La coscienza del limite nelle sfide dei campioni
A raccontare quanti rischi si prendono per domare neve ad alte velocità su un paio di sci o su una tavola da snowboard sono state due campionesse olimpiche. Emtrambe ergamasche, vicine di casa, c hanno saputo sublimare rischio e sfida al loro livello più alto. Sofia Goggia, fuoriclasse dello sci, Giochi invernali coreani del 2018 prima donna italiana a vincere la medaglia d’oro olimpica in discesa ha spiegato: «Ho rischiato da giovane, ora il rischio è innanzitutto consapevolezza del limite che l’atleta non deve superare. Oggi osare per me significa stare entro il limite e calcolare fin dove ci si può spingere. Per esempio, quest’anno ho affrontato la stagione rischiando, quando ho deciso di rientrare dall’infortunio senza averlo ancora risolto appieno, ma avendo lavorato molto fisicamente e mentalmente per affrontare questa situazione». Michela Moioli, prima italiana a vincere un oro olimpico nello snowboard cross ha aggiunto: «Fin da piccola cercavo il rischio. Oggi il mio sport prevede di gareggiare con accanto le avversarie: diverse volte ho fallito proprio per rischi non calcolati, come ai Giochi di Sochi 2014 dove, per un sorpasso avventato, sono caduta, infortunandomi. Quattro anni dopo, però, posso dire di aver imparato la lezione». Hervé Barmasse era una promessa dello sci alpino e della discesa, che ha lasciato per un infortunio. Quella che sembrava una resa è stata la sua grande occasione: oggi è uno dei più raffinati interpreti dell’alpinismo e, con la sua attività, è impegnato in un’azione di sensibilizzazione verso il rispetto della montagna che lo porterà in autunno a scalare sull’Himalaya una cima inviolata di 7mila metri.

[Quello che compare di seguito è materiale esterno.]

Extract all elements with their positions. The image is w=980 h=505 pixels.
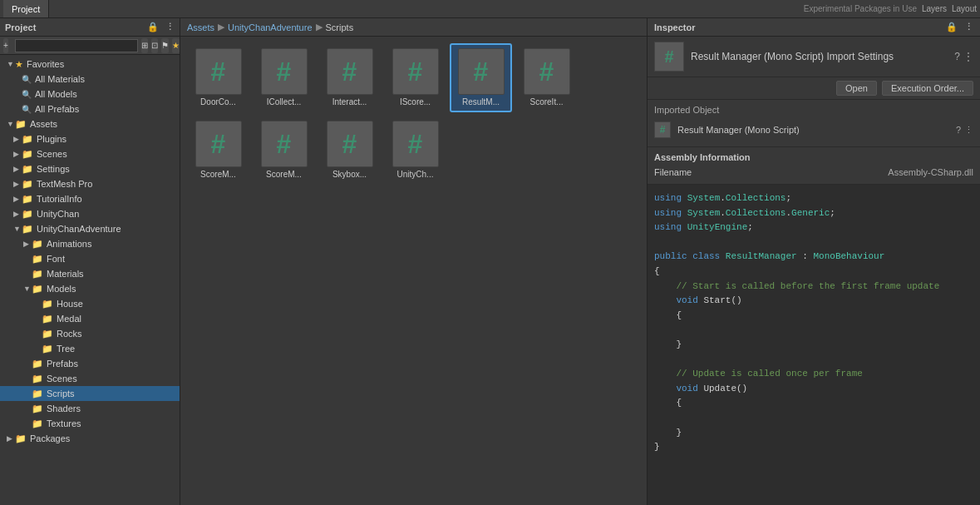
scripts-label: Scripts [47,389,75,399]
file-icon: # [327,48,373,95]
unitychanadventure-label: UnityChanAdventure [37,224,121,234]
unitychan-label: UnityChan [37,209,79,219]
hash-icon: # [277,57,292,87]
hash-icon: # [342,57,357,87]
breadcrumb-assets[interactable]: Assets [187,22,214,32]
folder-icon: 📁 [22,194,33,205]
lock-icon[interactable]: 🔒 [946,22,958,32]
imported-object-section: Imported Object # Result Manager (Mono S… [648,100,980,147]
tutorialinfo-label: TutorialInfo [37,194,82,204]
script-title: Result Manager (Mono Script) Import Sett… [691,51,894,62]
hash-icon: # [408,129,423,160]
folder-icon: 📁 [32,359,43,369]
file-icon: # [327,121,373,167]
tree-scenes[interactable]: ▶ 📁 Scenes [0,146,180,161]
tree-textmesh[interactable]: ▶ 📁 TextMesh Pro [0,176,180,191]
file-item[interactable]: # ScoreIt... [515,43,578,112]
tree-tree[interactable]: 📁 Tree [0,341,180,356]
tree-all-materials[interactable]: 🔍 All Materials [0,72,180,87]
tree-unitychan[interactable]: ▶ 📁 UnityChan [0,206,180,221]
assets-label: Assets [30,119,57,129]
tree-materials[interactable]: 📁 Materials [0,266,180,281]
folder-icon: 📁 [22,224,33,235]
package-icon-btn[interactable]: ⊞ [141,38,148,53]
search-icon: 🔍 [22,105,32,114]
settings-label: Settings [37,164,70,174]
add-button[interactable]: + [3,38,8,53]
cursor-icon-btn[interactable]: ⊡ [151,38,158,53]
shaders-label: Shaders [47,404,81,413]
hash-icon: # [211,129,226,160]
bookmark-icon-btn[interactable]: ⚑ [161,38,169,53]
tree-house[interactable]: 📁 House [0,296,180,311]
top-bar: Project Experimental Packages in Use Lay… [0,0,980,18]
tree-medal[interactable]: 📁 Medal [0,311,180,326]
tree-packages[interactable]: ▶ 📁 Packages [0,431,180,446]
inspector-header-icons: 🔒 ⋮ [946,22,973,32]
star-icon-btn[interactable]: ★ [172,38,180,53]
tree-favorites[interactable]: ▼ ★ Favorites [0,57,180,72]
more-icon2[interactable]: ⋮ [964,125,973,136]
house-label: House [57,299,83,309]
file-item[interactable]: # ICollect... [253,43,315,112]
tree-unitychanadventure[interactable]: ▼ 📁 UnityChanAdventure [0,221,180,236]
right-panel: Inspector 🔒 ⋮ # Result Manager (Mono Scr… [648,18,980,505]
code-line [654,353,973,368]
file-icon: # [392,48,439,95]
file-tree[interactable]: ▼ ★ Favorites 🔍 All Materials 🔍 All Mode… [0,55,180,505]
lock-icon[interactable]: 🔒 [147,22,159,32]
breadcrumb-scripts[interactable]: Scripts [326,22,354,32]
tree-animations[interactable]: ▶ 📁 Animations [0,236,180,251]
execution-order-button[interactable]: Execution Order... [882,81,973,96]
more-icon[interactable]: ⋮ [964,22,973,32]
arrow-icon: ▼ [7,120,15,128]
open-button[interactable]: Open [836,81,877,96]
file-label: UnityCh... [397,170,434,180]
tree-prefabs[interactable]: 📁 Prefabs [0,356,180,371]
tree-font[interactable]: 📁 Font [0,251,180,266]
help-icon[interactable]: ? [954,51,960,62]
all-prefabs-label: All Prefabs [35,104,79,114]
code-line: void Start() [654,294,973,309]
file-label: ScoreM... [266,170,302,180]
file-label: ScoreM... [200,170,236,180]
tree-shaders[interactable]: 📁 Shaders [0,401,180,416]
tree-models[interactable]: ▼ 📁 Models [0,281,180,296]
file-item[interactable]: # ScoreM... [187,116,249,185]
search-input[interactable] [15,39,138,52]
tree-tutorialinfo[interactable]: ▶ 📁 TutorialInfo [0,191,180,206]
scenes-label: Scenes [37,149,67,159]
breadcrumb-unitychan[interactable]: UnityChanAdventure [228,22,313,32]
project-panel-header: Project 🔒 ⋮ [0,18,180,37]
tree-scripts[interactable]: 📁 Scripts [0,386,180,401]
tree-settings[interactable]: ▶ 📁 Settings [0,161,180,176]
tree-rocks[interactable]: 📁 Rocks [0,326,180,341]
scenes2-label: Scenes [47,374,77,384]
file-item[interactable]: # IScore... [384,43,446,112]
file-item[interactable]: # ScoreM... [253,116,315,185]
more-icon[interactable]: ⋮ [963,51,973,62]
tree-all-models[interactable]: 🔍 All Models [0,87,180,101]
code-line: { [654,265,973,280]
tab-project[interactable]: Project [3,0,49,17]
file-item[interactable]: # UnityCh... [384,116,446,185]
layout-label[interactable]: Layout [952,4,977,13]
tree-textures[interactable]: 📁 Textures [0,416,180,431]
more-icon[interactable]: ⋮ [165,22,175,32]
layers-label[interactable]: Layers [922,4,947,13]
tree-scenes2[interactable]: 📁 Scenes [0,371,180,386]
file-item[interactable]: # Skybox... [318,116,381,185]
file-item[interactable]: # DoorCo... [187,43,249,112]
code-line: { [654,396,973,411]
assembly-filename-value: Assembly-CSharp.dll [888,167,973,177]
code-line: } [654,440,973,455]
tree-plugins[interactable]: ▶ 📁 Plugins [0,131,180,146]
tree-all-prefabs[interactable]: 🔍 All Prefabs [0,101,180,116]
file-item[interactable]: # ResultM... [450,43,512,112]
tree-assets[interactable]: ▼ 📁 Assets [0,116,180,131]
project-tab-label: Project [12,4,40,14]
script-icon-small: # [654,121,671,138]
file-item[interactable]: # Interact... [318,43,381,112]
help-icon2[interactable]: ? [956,125,961,136]
hash-icon: # [408,57,423,87]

«I rischi vanno sempre ponderati, ma si deve anche imparare a rischiare perché la vita d’impresa o nello sport ci impone la necessità di prendere delle decisioni per proseguire». A chiudere, rilanciando il futuro prossimo delle nostre delle montagne che passa anche dai Mondiali di sci alpino di Cortina D’Ampezzo 2021, è stato Kristian Ghedina, il più forte discesista della nazionale azzurra negli anni Novanta, oggi ambassador di Cortina 2021. Leggendarie le sue vittorie (12 in discesa, 1 in superG) quanto i suoi exploit, come la prima vittoria italiana sulla Streif nel 1998 e la spaccata in volo, qualche anno dopo, sullo Zielschuss della stessa leggendaria pista di Kitzbühel: «No risk, no fun è sempre stato il leit motiv della mia vita – ha detto il Ghedo che ha assaggiato anche la velocità in moto e sulle automobili – Ho avuto una carriera fantastica, con 167 gare disputate in Coppa del Mondo, senza mai saltare una stagione, perché ho sempre dosato rischio e calcolo. Questo era il mio obiettivo: al di la dei risultati, sapere di essermi sempre messo alla prova».